First Official Statement from Occupy Wall Street Organizers - pedalpete
http://www.dangerousminds.net/comments/first_official_statement_from_the_occupy_wall_street_movement/

======
rick888
"They have poisoned the food supply through negligence, and undermined the
farming system through monopolization."

really? REALLY?

"They have held students hostage with tens of thousands of dollars of debt on
education, which is itself a human right."

It's sad to see that people can't take responsibility for their own actions.
Taking out a loan for a college degree is a gamble. You are not guaranteed a
job and nobody has ever told you that this would be the case.

"They have consistently outsourced labor and used that outsourcing as leverage
to cut workers’ healthcare and pay."

If I, as a software developer, protested because people on bittorrent are
outsourcing my labor (IE: downloading it for free from someone else), how
would people from this group respond? They would tell me that I'm not owed a
wage and that times are changing. My response to the above is exactly the
same.

"They have used the military and police force to prevent freedom of the
press."

LOLOLOLOL..sorry I'm still laughing about this one..LOLOLOL. You get more
freedom of speech in the US than anywhere else in the world. You can freely
say anything you want about any political figure and you won't get arrested.
There also isn't any firewall blocking political speech. No newspaper is
government-owned as far as I know. The funny thing is that most left-leaning
countries are all about more government control..including the press.
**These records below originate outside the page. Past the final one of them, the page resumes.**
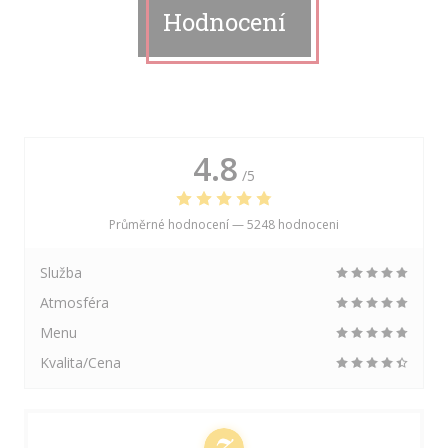
Hodnocení
4.8
/5
Průměrné hodnocení —
5248 hodnoceni
Služba
Atmosféra
Menu
Kvalita/Cena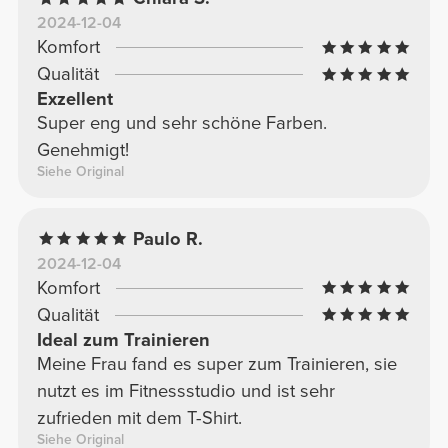
2024-12-04
Komfort
Qualität
Exzellent
Super eng und sehr schöne Farben.
Genehmigt!
Siehe Original
Paulo R.
2024-12-04
Komfort
Qualität
Ideal zum Trainieren
Meine Frau fand es super zum Trainieren, sie
nutzt es im Fitnessstudio und ist sehr
zufrieden mit dem T-Shirt.
Siehe Original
I could go on, but I don't want to waste any more time. It's just as I
thought: This group is mostly comprised of self-entitled brats. If they were
actually fighting for a real cause, I might be interested in taking them even
a little seriously.

------
pedalpete
I think they should have stopped after the second paragraph. Though some of
their grievances are valid, others are not in the absolute control of only
corporations.

Let's not forget that these corporations could not exist if the 99% didn't
support them financially.

Starting off with the 'illegal foreclosures', this is the first I've heard of
this issue, and it makes them sound out of touch.

Have corporations perpetuated inequality and discrimination? I don't think so,
individual people within a corporation may have done that, but I don't see
that as a major issue in corporate America.

Outsourcing labor is a reality in the flattened world. The answer would be
protectionism, and everybody would complain about the costs of things. In
fact, they already do!

They have donated money to Politicians, but is that the corporations fault, or
the politicians?

Basically, I agree with their initial sentiments, but when you get into the
details, I think they still need to work on focusing on the change. If they
expect to tear down the capitalist system, I suspect the cure could be worse
than the disease.

------
01PH
It is a really interesting phenomenon but attracting such a diverse crowd that
they are most likely end up protesting against each other. Sad to see. Reddit
had a great discussion about the situation and how different interest groups
are all trying to hijack the movement.